Tabletop Gods Is an Underplayed Indie Gem


Tabletop Gods is a strategy game that kicks your butt and inspires you to try harder. I lost every single Arena match of the eight I played against a friend. Those defeats ranged from near victories to complete annihilations. But as my understanding of the game improved with each round, I began utilizing new strategies in the hope of securing some kind of advantage. While that didn’t really work (because I’m bad), I found Tabletop Gods to be complex, engaging, and tons of fun despite my record of losses.

Tabletop Gods is a top down strategy game available on Windows for $19.99. It’s currently being developed by Ghost Fish Games and was published by Other Ocean Group in early access (with VR Support available now).

Factions, Maps, and Match Settings

In Tabletop Gods, the player has to defend their fortress with a set of towers, traps, magical abilities, and various units who can also attack the enemy’s base.
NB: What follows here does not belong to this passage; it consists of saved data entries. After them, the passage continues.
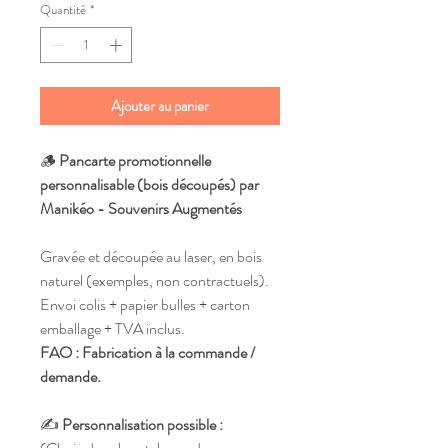
Quantité
*
Ajouter au panier
🪵
Pancarte promotionnelle
personnalisable (bois découpés) par
Manikéo - Souvenirs Augmentés
Gravée et découpée au laser, en bois
naturel (exemples, non contractuels).
Envoi colis + papier bulles + carton
emballage + TVA inclus.
FAO : Fabrication à la commande /
demande.
✍️
Personnalisation possible :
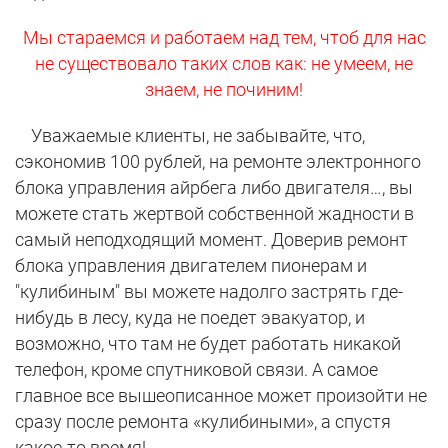
Мы стараемся и работаем над тем, чтоб для нас
не существовало таких слов как: не умеем, не
знаем, не починим!
Уважаемые клиенты, не забывайте, что,
сэкономив 100 рублей, на ремонте электронного
блока управления айрбега либо двигателя…, вы
можете стать жертвой собственной жадности в
самый неподходящий момент. Доверив ремонт
блока управления двигателем пионерам и
"кулибиным" вы можете надолго застрять где-
нибудь в лесу, куда не поедет эвакуатор, и
возможно, что там не будет работать никакой
телефон, кроме спутниковой связи. А самое
главное все вышеописанное может произойти не
сразу после ремонта «кулибиными», а спустя
какое-то время!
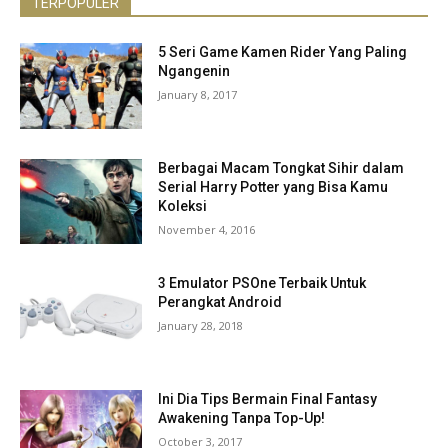
TERPOPULER
5 Seri Game Kamen Rider Yang Paling
Ngangenin
January 8, 2017
Berbagai Macam Tongkat Sihir dalam
Serial Harry Potter yang Bisa Kamu
Koleksi
November 4, 2016
3 Emulator PSOne Terbaik Untuk
Perangkat Android
January 28, 2018
Ini Dia Tips Bermain Final Fantasy
Awakening Tanpa Top-Up!
October 3, 2017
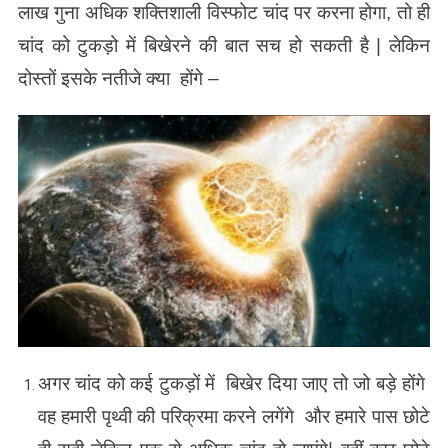
लाख गुना अधिक शक्तिशाली विस्फोट चांद पर करना होगा, तो ही
चांद को टुकड़ो में बिखेरने की बात सच हो सकती है | लेकिन
दोस्तों इसके नतीजे क्या होंगे –
अगर चांद को कई टुकड़ों में बिखेर दिया जाए तो जो बड़े होंगे
वह हमारी पृथ्वी की परिक्रमा करने लगेंगे और हमारे पास छोटे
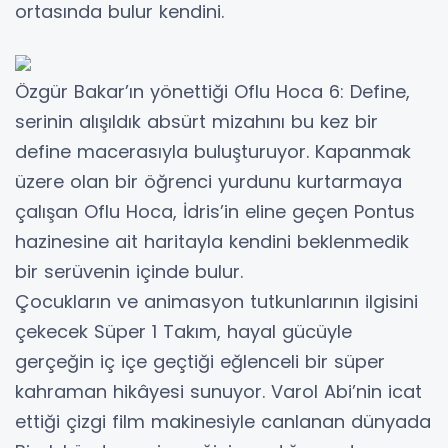
ortasında bulur kendini.
Özgür Bakar’ın yönettiği Oflu Hoca 6: Define,
serinin alışıldık absürt mizahını bu kez bir
define macerasıyla buluşturuyor. Kapanmak
üzere olan bir öğrenci yurdunu kurtarmaya
çalışan Oflu Hoca, İdris’in eline geçen Pontus
hazinesine ait haritayla kendini beklenmedik
bir serüvenin içinde bulur.
Çocukların ve animasyon tutkunlarının ilgisini
çekecek Süper 1 Takım, hayal gücüyle
gerçeğin iç içe geçtiği eğlenceli bir süper
kahraman hikâyesi sunuyor. Varol Abi’nin icat
ettiği çizgi film makinesiyle canlanan dünyada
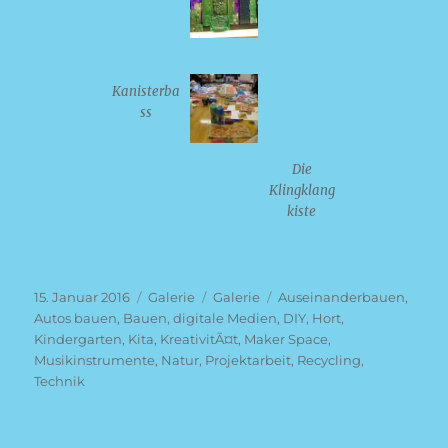
Kanisterba
ss
Die
Klingklang
kiste
Veröffentlicht
Format
Kategorien
Schlagwörter
15. Januar 2016
Galerie
Galerie
Auseinanderbauen
,
am
Autos bauen
,
Bauen
,
digitale Medien
,
DIY
,
Hort
,
Kindergarten
,
Kita
,
KreativitÃ¤t
,
Maker Space
,
Musikinstrumente
,
Natur
,
Projektarbeit
,
Recycling
,
Technik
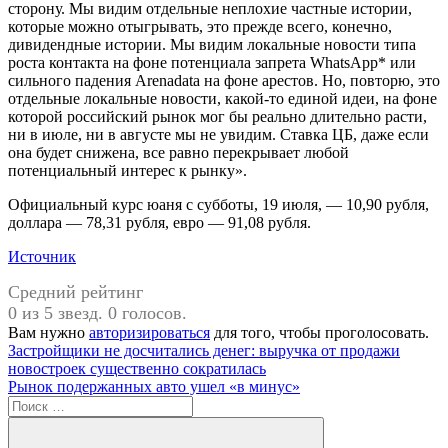
сторону. Мы видим отдельные неплохие частные истории,
которые можно отыгрывать, это прежде всего, конечно,
дивидендные истории. Мы видим локальные новости типа
роста контакта на фоне потенциала запрета WhatsApp* или
сильного падения Arenadata на фоне арестов. Но, повторю, это
отдельные локальные новости, какой-то единой идеи, на фоне
которой российский рынок мог бы реально длительно расти,
ни в июле, ни в августе мы не увидим. Ставка ЦБ, даже если
она будет снижена, все равно перекрывает любой
потенциальный интерес к рынку».
Официальный курс юаня с субботы, 19 июля, — 10,90 рубля,
доллара — 78,31 рубля, евро — 91,08 рубля.
Источник
Средний рейтинг
0 из 5 звезд. 0 голосов.
Вам нужно
авторизироваться
для того, чтобы проголосовать.
Навигация
Предыдущая
Застройщики не досчитались денег: выручка от продажи
запись:
новостроек существенно сократилась
по
Следующая
Рынок подержанных авто ушел «в минус»
записям
запись:
Поиск
для:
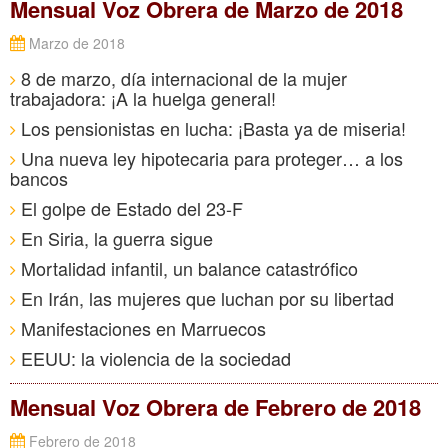
Mensual Voz Obrera de Marzo de 2018
Marzo de 2018
8 de marzo, día internacional de la mujer
trabajadora: ¡A la huelga general!
Los pensionistas en lucha: ¡Basta ya de miseria!
Una nueva ley hipotecaria para proteger… a los
bancos
El golpe de Estado del 23-F
En Siria, la guerra sigue
Mortalidad infantil, un balance catastrófico
En Irán, las mujeres que luchan por su libertad
Manifestaciones en Marruecos
EEUU: la violencia de la sociedad
Mensual Voz Obrera de Febrero de 2018
Febrero de 2018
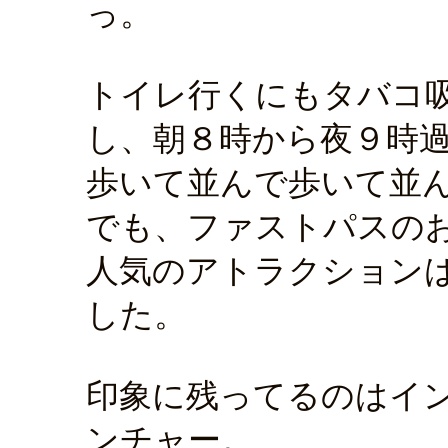
っ。
トイレ行くにもタバコ
し、朝８時から夜９時
歩いて並んで歩いて並
でも、ファストパスの
人気のアトラクション
した。
印象に残ってるのはイ
ンチャー。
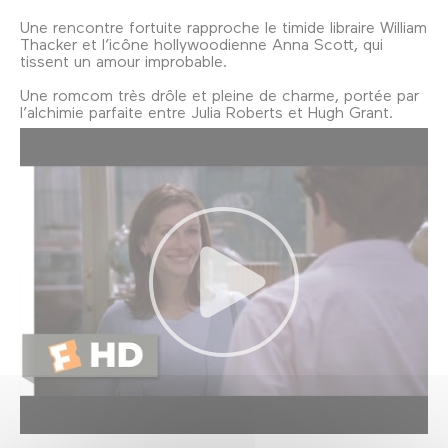
Une rencontre fortuite rapproche le timide libraire William
Thacker et l’icône hollywoodienne Anna Scott, qui
tissent un amour improbable.
Une romcom très drôle et pleine de charme, portée par
l’alchimie parfaite entre Julia Roberts et Hugh Grant.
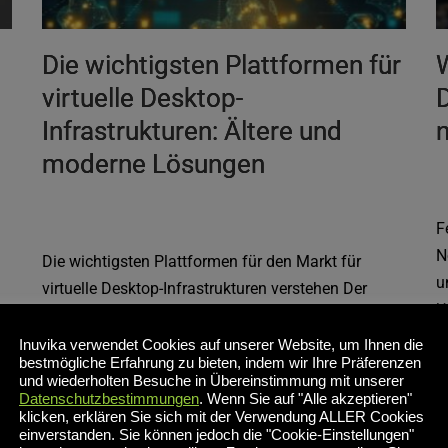
Die wichtigsten Plattformen für
W
virtuelle Desktop-
Infrastrukturen: Ältere und
n
moderne Lösungen
F
N
Die wichtigsten Plattformen für den Markt für
u
virtuelle Desktop-Infrastrukturen verstehen Der
U
Markt für virtuelle Desktop-Infrastrukturen ist
M
größer und wettbewerbsintensiver, als viele
Inuvika verwendet Cookies auf unserer Website, um Ihnen die
bestmögliche Erfahrung zu bieten, indem wir Ihre Präferenzen
p-
Unternehmen glauben. Während in der
und wiederholten Besuche in Übereinstimmung mit unserer
So
Vergangenheit zwei Anbieter die Diskussionen
Datenschutzbestimmungen
. Wenn Sie auf "Alle akzeptieren"
V
klicken, erklären Sie sich mit der Verwendung ALLER Cookies
dominierten, [...]
einverstanden. Sie können jedoch die "Cookie-Einstellungen"
, 
-
Software zur Anwendungsvirtualisierung
Alternativen zu Citrix und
Since it’s currently in early access, everything is subject to major change. As of right now, the game has only a couple of maps and factions, players are unable to edit match settings, and there’s just one competitive gamemode.
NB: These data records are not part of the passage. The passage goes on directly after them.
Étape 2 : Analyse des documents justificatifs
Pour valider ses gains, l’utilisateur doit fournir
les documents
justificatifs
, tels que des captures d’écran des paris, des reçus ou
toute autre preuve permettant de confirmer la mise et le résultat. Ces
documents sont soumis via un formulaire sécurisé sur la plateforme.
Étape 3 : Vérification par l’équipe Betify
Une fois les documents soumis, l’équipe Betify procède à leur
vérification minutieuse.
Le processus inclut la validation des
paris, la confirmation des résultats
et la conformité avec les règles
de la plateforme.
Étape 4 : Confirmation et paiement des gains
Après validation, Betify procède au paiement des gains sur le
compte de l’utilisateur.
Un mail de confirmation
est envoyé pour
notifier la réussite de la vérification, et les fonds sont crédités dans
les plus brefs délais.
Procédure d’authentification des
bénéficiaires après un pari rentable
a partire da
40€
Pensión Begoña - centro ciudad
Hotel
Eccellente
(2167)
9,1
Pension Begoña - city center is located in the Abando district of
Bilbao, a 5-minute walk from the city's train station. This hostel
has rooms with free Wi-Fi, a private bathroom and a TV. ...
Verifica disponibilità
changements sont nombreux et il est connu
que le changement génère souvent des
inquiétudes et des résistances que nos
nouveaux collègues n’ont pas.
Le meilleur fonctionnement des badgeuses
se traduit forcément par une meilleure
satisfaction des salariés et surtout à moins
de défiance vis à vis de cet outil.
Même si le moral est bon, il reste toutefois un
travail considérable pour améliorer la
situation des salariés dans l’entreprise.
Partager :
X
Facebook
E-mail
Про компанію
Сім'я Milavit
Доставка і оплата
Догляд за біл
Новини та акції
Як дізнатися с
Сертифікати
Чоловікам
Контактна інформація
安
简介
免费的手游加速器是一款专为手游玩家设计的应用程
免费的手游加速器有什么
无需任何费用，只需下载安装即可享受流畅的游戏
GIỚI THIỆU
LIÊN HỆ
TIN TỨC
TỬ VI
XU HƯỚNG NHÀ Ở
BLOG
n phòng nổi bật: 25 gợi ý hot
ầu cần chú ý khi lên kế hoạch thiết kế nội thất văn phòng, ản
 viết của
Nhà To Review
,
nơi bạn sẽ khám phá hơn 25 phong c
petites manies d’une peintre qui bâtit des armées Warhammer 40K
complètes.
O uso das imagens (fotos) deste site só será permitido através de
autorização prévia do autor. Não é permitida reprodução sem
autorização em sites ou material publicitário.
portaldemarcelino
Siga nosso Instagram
The two in-game races are Humans and Undead, which each have five unique units and three individual towers. Either race can replace these five units with any of the four mercenaries. Mercenaries are neutral units that often serve a general purpose which both sides could find useful.

However, both factions are generally similar with slight tweaks in stats. Humans have a ranged unit which does more damage than its Undead counterpart, but it has much less health.
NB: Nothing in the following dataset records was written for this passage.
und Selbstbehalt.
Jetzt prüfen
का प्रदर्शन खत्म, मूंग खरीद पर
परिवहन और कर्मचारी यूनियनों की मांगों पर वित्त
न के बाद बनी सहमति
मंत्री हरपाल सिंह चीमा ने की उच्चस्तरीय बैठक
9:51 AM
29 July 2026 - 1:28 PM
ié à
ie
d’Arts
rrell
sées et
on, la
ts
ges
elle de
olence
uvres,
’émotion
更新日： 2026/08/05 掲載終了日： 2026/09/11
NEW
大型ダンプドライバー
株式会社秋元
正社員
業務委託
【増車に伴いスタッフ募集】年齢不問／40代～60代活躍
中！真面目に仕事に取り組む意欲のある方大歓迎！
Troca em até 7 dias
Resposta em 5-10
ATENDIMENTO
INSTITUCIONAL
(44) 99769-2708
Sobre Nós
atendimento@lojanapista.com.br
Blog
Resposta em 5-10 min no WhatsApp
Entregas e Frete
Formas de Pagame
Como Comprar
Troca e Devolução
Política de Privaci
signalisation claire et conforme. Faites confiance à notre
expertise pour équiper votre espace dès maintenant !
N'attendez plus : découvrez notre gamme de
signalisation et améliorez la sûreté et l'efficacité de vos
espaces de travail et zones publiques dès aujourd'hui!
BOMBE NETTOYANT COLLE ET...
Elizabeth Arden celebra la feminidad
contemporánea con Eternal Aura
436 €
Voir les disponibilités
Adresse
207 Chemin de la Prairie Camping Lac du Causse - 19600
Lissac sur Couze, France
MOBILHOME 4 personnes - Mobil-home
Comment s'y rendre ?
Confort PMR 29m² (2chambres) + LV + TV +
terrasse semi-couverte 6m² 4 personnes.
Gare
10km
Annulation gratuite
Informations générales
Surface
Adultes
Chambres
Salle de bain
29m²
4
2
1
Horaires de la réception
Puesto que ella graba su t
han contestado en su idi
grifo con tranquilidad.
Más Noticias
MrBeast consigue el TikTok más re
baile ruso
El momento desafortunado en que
So far, my favorite unit is the Necromancer. Watching a powerful army of skeletons quickly grow without having to waste resources is undeniably satisfying. Not only that, but the fact that it levels up quicker than any other unit has nearly led me to victory quite a few times.

These two factions are rather complex on their own, so the game would need only a few more for its full release.

On the other hand, Tabletop Gods could do with at least half a dozen maps. This would add much needed variety to the game, since switching between two maps can get repetitive. Currently, the player can battle in the Castle Grounds or the Nether Realm. However, both tabletops (maps) are well-designed, with each being a thematic parallel of the two races. The Castle Grounds is home to adorable stone structures and lush greenery, while the Nether Realm is the complete opposite: a vile and monstrous stronghold for the living dead.

What would make the limited number of maps more bearable is if Tabletop Gods gave the player control over the match settings. My friend pointed out (as he continued to thrash me) how useful it would be if we could increase the round timer. Additionally, there’s only one competitive gamemode, and it would be nice to see some other ways to play.

Deceptively Simple

What I enjoy most about Tabletop Gods is how deceptively simple it is. My initial impression was that there wasn’t much to it aside from randomly spawning units, but as my friend and I continued to battle, we were conjuring new strategies every other round.

There was a point where I spammed Spike Traps because I believed they were overpowered, but in retaliation, my friend spawned Bombers, which set off the traps for the sake of his other units. Then, I built three cannons in a triangular shape at the center of the Castle Grounds, and this strategy worked for a couple of minutes, but my friend quickly realized that his special unit, The Champion, had a shield that could reflect all ranged attacks. Long story short, I got wrecked.

The most memorable moments of each match is when one of us used an ultimate spell. Seeing a giant fireball crash down and completely obliterate all of your units when you’re finally in a good position is as much of a devastating sight as it is a hilarious one.

Surprisingly Smooth

For an early access game, I was surprised by how smooth Tabletop Gods is and the fact that I didn’t encounter any bugs.

On top of that, all of the menus were quite pleasant to navigate. They were presented via an unraveling scroll with a gorgeous temple in the background and the game’s use of vibrant colors creates an enchanting quality. I especially love all of the units, as they’re a wonderfully cartoonish iteration of standard high fantasy designs. In a game like Dark Souls, skeletons take on nightmarish qualities, but in Tabletop Gods they’re comical, with features like crossed out eyes and an unhinged slab for a jaw.

It was also quite fun to navigate the Codex and admire all of the quirky illustrations created for the different units, towers, spells, and traps because they add to the silly nature of the graphical style.


It’s unfortunate that Tabletop Gods ($19.99) isn’t getting much traction, as it’s cleverly designed, rather pretty, and generally engaging. It’s exciting to wonder what the future holds for this game, as I’m sure I’ll be revisiting it frequently. With a couple of extra factions, some more maps, and match customization, it should be well worth its price.